I've decided to acknowledge + accept that simple does not necessarily mean free. I would like to indulge in a little live greenery...because it is compostable at the end of the season... it has less tendency to create visual clutter...it doesn't become stuff to store...and it is beautiful. This live greenery is not free (for me). I'm keeping my budget in check with my edited choices. I decided that I would like to purchase a small real tree + some greenery to make a simple wreath. These cost me $30. I'm accepting that these costs are part of the holiday experience that I'm giving my tribe as well, so the gift budget will respond appropriately (shrinking a bit). (A great way to gather a little free greenery is to pick up the fallen pieces around the fresh cut trees...or to gather them from an outdoor space where permitted. Another way is to use a hand-me-down faux tree...year after year. Both of these have worked for us in the past.) :)
Our holiday decorations this year will include ::
-tiny lights + fairly made brass bells added to our everyday front door wreath
-waxed candles all over the house + in the windows (operated by timers + rechargeable batteries)
-a small fresh tree in a steel bucket, decorated with lights + handmade clay stars made with the girls years ago
-a spruce scented candle for lighting
-a handmade fresh eucalyptus wreath (from the branches pictured)
-a handmade nativity
-handmade (by Julia) paper stars
-tinsel draped over windows
-an advent calendar that the girls + I stitched together years ago
-gifts under the tree (wrapped in reused brown paper + twine and starry baggu bags)
-vintage Christmas postcards I collected years ago, clipped onto some yarn garland-style
-hand-cut snowflakes in the windows (I often like to have these up in January/February)
Much of these decorations can be composted or recycled at the end of the holiday, + the rest will pack neatly into a couple of boxes for next year.
Here is where the decluttering part comes in. Right now is when the holiday decorations we no longer need...are useful to others. Our tribe doesn't have many decorations...but even so...I'm pulling them all out...unwrapping + considering each piece. Anything that we don't need is getting donated...pronto. (Faux Christmas trees can be listed on Craigslist or other local sharing site. Listing them for free will offer the greatest possibility of getting them reused + will share a little Christmas cheer as well.)

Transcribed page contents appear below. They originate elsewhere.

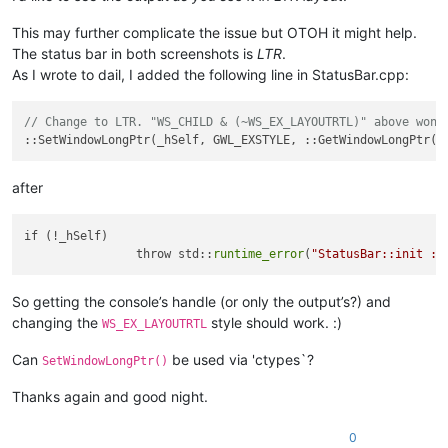
This may further complicate the issue but OTOH it might help.
The status bar in both screenshots is
LTR
.
As I wrote to dail, I added the following line in StatusBar.cpp:
// Change to LTR. "WS_CHILD & (~WS_EX_LAYOUTRTL)" above won'
after
if (!_hSelf)

		throw std::
runtime_error
(
"StatusBar::init : 
So getting the console’s handle (or only the output’s?) and
changing the
style should work. :)
WS_EX_LAYOUTRTL
Can
be used via 'ctypes`?
SetWindowLongPtr()
Thanks again and good night.
0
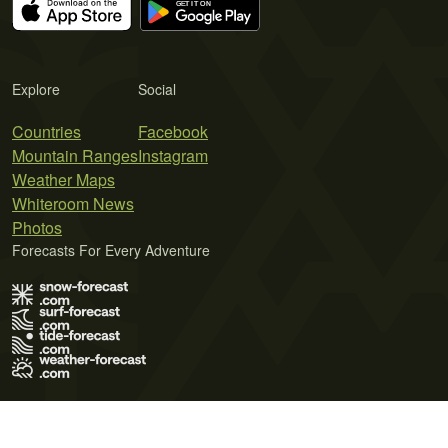
Explore
Social
Countries
Facebook
Mountain Ranges
Instagram
Weather Maps
Whiteroom News
Photos
Forecasts For Every Adventure
Terms of Use
Privacy Policy
Cookie Policy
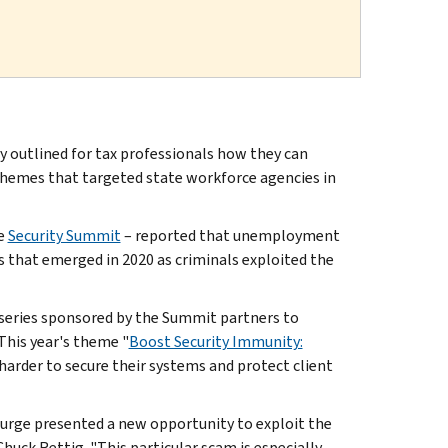
outlined for tax professionals how they can
hemes that targeted state workforce agencies in
he
Security Summit
– reported that unemployment
that emerged in 2020 as criminals exploited the
 series sponsored by the Summit partners to
 This year's theme "
Boost Security Immunity:
y harder to secure their systems and protect client
urge presented a new opportunity to exploit the
huck Rettig. "This particular scam is especially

Each of us gets to choose how sentimental to be about saving + passing things on. As a girl, I loved pulling the same few decorations out of the boxes to decorate the tree each year. If my mom had saved all my childhood creations + offered them to me as a teenager, I definitely would have wanted to save them. I would have imagined pulling out the box with my children. The thing is that the reality of a situation like that would have turned out differently. My girls are not very sentimental in that way. Having pictures of them with their own creations + at the age they made them is enough (+ wonderful!). Not having to move + store mountains of decorations is nice too.
I say this only to remind us to think about who we are saving things for (for ourselves or for their future selves). If I had saved my childhood ornaments, I may have ended up picking a special one to keep. The rest would be a burden to pack + move + store. I've enjoyed choosing my own themes to decorate with + may have felt stuck or guilty if expected to hang all of my (or my husband's) childhood collected ornaments. On the other hand, if a family loves to pack that tree full of every ornament of the year every family member has collected...have a blast! It's just my hope that we don't have to feel obligated (+ choose not to place obligation in our sphere of influence), if there is no joy for anyone in that tradition. :)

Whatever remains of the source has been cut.